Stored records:
Content starts
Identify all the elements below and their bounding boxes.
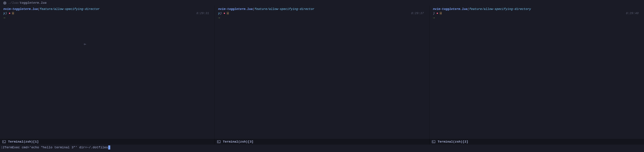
- git-dirty-icon: ●: [9, 11, 10, 16]
- command-line[interactable]: :2TermExec cmd='echo "hello terminal 3"'…: [0, 144, 644, 150]
- paren-open: (: [467, 8, 469, 11]
- project-name: nvim-toggleterm.lua: [3, 8, 38, 11]
- svg-rect-4: [432, 140, 435, 143]
- status-label: Terminal(zsh)[2]: [438, 140, 468, 144]
- cursor-block: [108, 146, 110, 150]
- svg-rect-2: [217, 140, 220, 143]
- box-icon: ⌸: [440, 12, 442, 15]
- main-split-area: nvim-toggleterm.lua(feature/allow-specif…: [0, 6, 644, 139]
- timestamp: 8:29:37: [411, 11, 426, 16]
- prompt-arrow-icon: →: [433, 16, 641, 20]
- git-branch: feature/allow-specifying-director: [254, 8, 314, 11]
- terminal-icon: [217, 140, 220, 143]
- box-icon: ⌸: [12, 12, 14, 15]
- paren-open: (: [38, 8, 40, 11]
- terminal-icon: [2, 140, 6, 143]
- prompt-arrow-icon: →: [218, 16, 426, 20]
- title-prefix: ./lua/: [8, 1, 20, 5]
- mouse-pointer-icon: ▻: [84, 42, 86, 46]
- project-name: nvim-toggleterm.lua: [218, 8, 252, 11]
- status-label: Terminal(zsh)[1]: [8, 140, 39, 144]
- terminal-pane-1[interactable]: nvim-toggleterm.lua(feature/allow-specif…: [0, 6, 215, 139]
- title-bar: ⬤ ./lua/ toggleterm.lua: [0, 0, 644, 6]
- project-name: nvim-toggleterm.lua: [433, 8, 467, 11]
- terminal-pane-2[interactable]: nvim-toggleterm.lua(feature/allow-specif…: [215, 6, 430, 139]
- paren-close: ): [433, 12, 435, 15]
- title-bullet: ⬤: [3, 1, 6, 5]
- timestamp: 8:29:40: [626, 11, 641, 16]
- terminal-icon: [432, 140, 435, 143]
- status-segment-3: Terminal(zsh)[2]: [430, 139, 644, 144]
- git-branch-tail: y: [218, 12, 220, 15]
- paren-open: (: [252, 8, 254, 11]
- git-dirty-icon: ●: [224, 11, 225, 16]
- prompt-block: nvim-toggleterm.lua(feature/allow-specif…: [0, 7, 214, 20]
- status-segment-2: Terminal(zsh)[3]: [215, 139, 430, 144]
- command-text: :2TermExec cmd='echo "hello terminal 3"'…: [1, 146, 108, 149]
- status-line: Terminal(zsh)[1] Terminal(zsh)[3] Termin…: [0, 139, 644, 144]
- paren-close: ): [5, 12, 7, 15]
- timestamp: 8:29:31: [196, 11, 211, 16]
- status-segment-1: Terminal(zsh)[1]: [0, 139, 215, 144]
- status-label: Terminal(zsh)[3]: [223, 140, 254, 144]
- paren-close: ): [220, 12, 222, 15]
- terminal-pane-3[interactable]: nvim-toggleterm.lua(feature/allow-specif…: [430, 6, 644, 139]
- title-file: toggleterm.lua: [20, 1, 46, 5]
- git-branch: feature/allow-specifying-director: [40, 8, 100, 11]
- prompt-block: nvim-toggleterm.lua(feature/allow-specif…: [215, 7, 429, 20]
- prompt-arrow-icon: →: [3, 16, 211, 20]
- git-branch: feature/allow-specifying-directory: [469, 8, 531, 11]
- git-dirty-icon: ●: [436, 11, 438, 16]
- prompt-block: nvim-toggleterm.lua(feature/allow-specif…: [430, 7, 644, 20]
- git-branch-tail: y: [3, 12, 5, 15]
- svg-rect-0: [2, 140, 6, 143]
- box-icon: ⌸: [227, 12, 228, 15]
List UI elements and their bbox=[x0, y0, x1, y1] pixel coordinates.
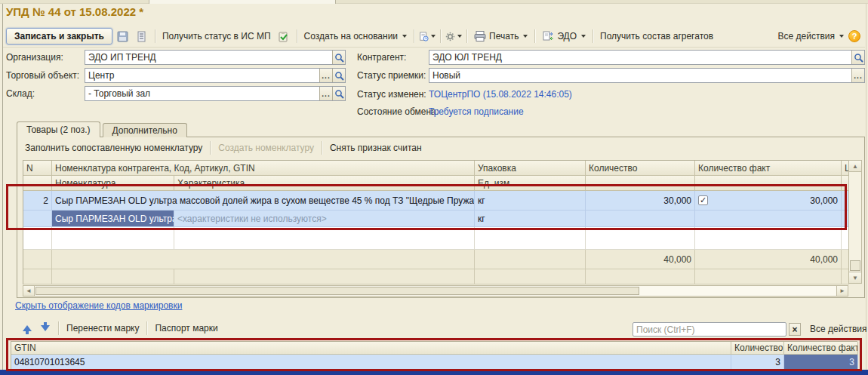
help-icon[interactable]: ? bbox=[848, 30, 860, 42]
characteristic-cell[interactable]: <характеристики не используются> bbox=[174, 211, 475, 227]
exchange-state-link[interactable]: Требуется подписание bbox=[429, 104, 524, 119]
row-number-cell: 2 bbox=[23, 191, 52, 211]
edo-label: ЭДО bbox=[557, 31, 577, 41]
move-up-button[interactable] bbox=[20, 321, 35, 336]
quantity-cell[interactable]: 30,000 bbox=[586, 191, 695, 211]
tab-additional[interactable]: Дополнительно bbox=[103, 123, 187, 137]
marking-all-actions-button[interactable]: Все действия bbox=[808, 322, 868, 336]
col-header-unit[interactable]: Ед. изм. bbox=[475, 176, 586, 191]
col-header-n[interactable]: N bbox=[23, 161, 52, 176]
col-header-quantity[interactable]: Количество bbox=[586, 161, 695, 176]
empty-cell bbox=[23, 211, 52, 227]
fact-checkbox[interactable]: ✓ bbox=[698, 195, 708, 205]
warehouse-label: Склад: bbox=[6, 86, 35, 101]
col-header-counterparty-nomenclature[interactable]: Номенклатура контрагента, Код, Артикул, … bbox=[52, 161, 475, 176]
col-header-packaging[interactable]: Упаковка bbox=[475, 161, 586, 176]
counterparty-lookup-button[interactable] bbox=[851, 51, 864, 64]
get-aggregates-button[interactable]: Получить состав агрегатов bbox=[598, 29, 716, 43]
quantity-cell[interactable]: 3 bbox=[731, 355, 784, 370]
scroll-down-icon[interactable]: ▼ bbox=[849, 272, 861, 283]
save-close-button[interactable]: Записать и закрыть bbox=[6, 28, 112, 45]
tab-goods[interactable]: Товары (2 поз.) bbox=[17, 121, 100, 137]
clear-search-icon[interactable]: × bbox=[789, 323, 801, 336]
toolbar-separator bbox=[58, 321, 59, 335]
toggle-marking-codes-link[interactable]: Скрыть отображение кодов маркировки bbox=[15, 300, 182, 311]
arrow-up-icon bbox=[23, 325, 32, 331]
empty-cell bbox=[475, 250, 586, 269]
scroll-right-icon[interactable]: ► bbox=[836, 286, 848, 296]
col-header-quantity-fact[interactable]: Количество факт bbox=[784, 342, 858, 355]
empty-cell bbox=[475, 227, 586, 250]
scroll-left-icon[interactable]: ◄ bbox=[23, 286, 35, 296]
check-status-button[interactable] bbox=[275, 29, 292, 44]
settings-button[interactable] bbox=[445, 29, 462, 44]
printer-icon bbox=[474, 31, 486, 41]
goods-table: N Номенклатура контрагента, Код, Артикул… bbox=[23, 160, 848, 284]
goods-header-row-2: Номенклатура Характеристика Ед. изм. bbox=[23, 176, 848, 191]
quantity-fact-cell-selected[interactable]: 3 bbox=[784, 355, 858, 370]
col-header-quantity[interactable]: Количество bbox=[731, 342, 784, 355]
acceptance-status-value: Новый bbox=[429, 70, 851, 81]
unset-scanned-flag-button[interactable]: Снять признак считан bbox=[328, 141, 424, 155]
horizontal-scroll-thumb[interactable] bbox=[35, 287, 639, 295]
clipboard-check-icon bbox=[278, 31, 289, 42]
save-button[interactable] bbox=[115, 29, 131, 44]
chevron-down-icon bbox=[457, 35, 462, 38]
packaging-cell[interactable]: кг bbox=[475, 191, 586, 211]
counterparty-field[interactable]: ЭДО ЮЛ ТРЕНД bbox=[429, 50, 865, 65]
goods-row-sub[interactable]: Сыр ПАРМЕЗАН OLD ультра масс… <характери… bbox=[23, 211, 848, 227]
gtin-cell[interactable]: 04810701013645 bbox=[11, 355, 731, 370]
all-actions-button[interactable]: Все действия bbox=[776, 29, 846, 43]
vertical-scrollbar[interactable]: ▲ ▼ bbox=[848, 160, 862, 284]
warehouse-lookup-button[interactable] bbox=[332, 87, 345, 100]
empty-cell bbox=[695, 227, 842, 250]
marking-toolbar: Перенести марку Паспорт марки bbox=[20, 320, 220, 337]
unit-cell[interactable]: кг bbox=[475, 211, 586, 227]
trade-object-field[interactable]: Центр ... bbox=[85, 68, 346, 83]
edo-exchange-icon bbox=[542, 31, 554, 41]
chevron-down-icon bbox=[581, 35, 586, 38]
goods-row-main[interactable]: 2 Сыр ПАРМЕЗАН OLD ультра массовой долей… bbox=[23, 191, 848, 211]
col-header-quantity-fact[interactable]: Количество факт bbox=[695, 161, 842, 176]
create-nomenclature-button[interactable]: Создать номенклатуру bbox=[216, 141, 316, 155]
move-mark-button[interactable]: Перенести марку bbox=[64, 321, 141, 335]
fill-mapped-nomenclature-button[interactable]: Заполнить сопоставленную номенклатуру bbox=[23, 141, 205, 155]
trade-object-select-button[interactable]: ... bbox=[319, 69, 332, 82]
search-input[interactable] bbox=[633, 322, 786, 337]
counterparty-nomenclature-cell[interactable]: Сыр ПАРМЕЗАН OLD ультра массовой долей ж… bbox=[52, 191, 475, 211]
show-registers-button[interactable] bbox=[134, 29, 150, 44]
quantity-fact-cell[interactable]: ✓ 30,000 bbox=[695, 191, 842, 211]
vertical-scroll-thumb[interactable] bbox=[850, 260, 860, 271]
exchange-state-label: Состояние обмена: bbox=[357, 104, 439, 119]
total-quantity-fact: 40,000 bbox=[695, 250, 842, 269]
horizontal-scrollbar[interactable]: ◄ ► bbox=[23, 285, 848, 297]
goods-totals-row-1: 40,000 40,000 bbox=[23, 250, 848, 269]
empty-cell bbox=[52, 250, 475, 269]
tab-bar: Товары (2 поз.) Дополнительно bbox=[17, 121, 187, 137]
create-based-button[interactable]: Создать на основании bbox=[302, 29, 410, 43]
move-down-button[interactable] bbox=[38, 321, 53, 336]
goods-command-bar: Заполнить сопоставленную номенклатуру Со… bbox=[23, 140, 424, 155]
organization-field[interactable]: ЭДО ИП ТРЕНД bbox=[85, 50, 346, 65]
print-button[interactable]: Печать bbox=[472, 29, 530, 43]
trade-object-lookup-button[interactable] bbox=[332, 69, 345, 82]
warehouse-select-button[interactable]: ... bbox=[319, 87, 332, 100]
acceptance-status-field[interactable]: Новый ... bbox=[429, 68, 865, 83]
magnifier-icon bbox=[334, 89, 344, 99]
gtin-row[interactable]: 04810701013645 3 3 bbox=[11, 355, 857, 370]
acceptance-status-select-button[interactable]: ... bbox=[851, 69, 864, 82]
toolbar-separator bbox=[466, 29, 467, 43]
col-header-characteristic[interactable]: Характеристика bbox=[174, 176, 475, 191]
mark-passport-button[interactable]: Паспорт марки bbox=[152, 321, 220, 335]
col-header-gtin[interactable]: GTIN bbox=[11, 342, 731, 355]
scroll-up-icon[interactable]: ▲ bbox=[849, 161, 861, 172]
edo-button[interactable]: ЭДО bbox=[540, 29, 588, 43]
get-status-button[interactable]: Получить статус в ИС МП bbox=[160, 29, 273, 43]
organization-lookup-button[interactable] bbox=[332, 51, 345, 64]
bottom-window-bar bbox=[0, 370, 868, 375]
acceptance-status-label: Статус приемки: bbox=[357, 68, 426, 83]
col-header-nomenclature[interactable]: Номенклатура bbox=[52, 176, 174, 191]
warehouse-field[interactable]: - Торговый зал ... bbox=[85, 86, 346, 101]
nomenclature-cell-selected[interactable]: Сыр ПАРМЕЗАН OLD ультра масс… bbox=[52, 211, 174, 227]
document-report-button[interactable] bbox=[419, 29, 436, 44]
Content ends
Brief: Go through the data above and return each line containing the string "open".

Task response:
- paren-open: (: [467, 8, 469, 11]
- paren-open: (: [38, 8, 40, 11]
- paren-open: (: [252, 8, 254, 11]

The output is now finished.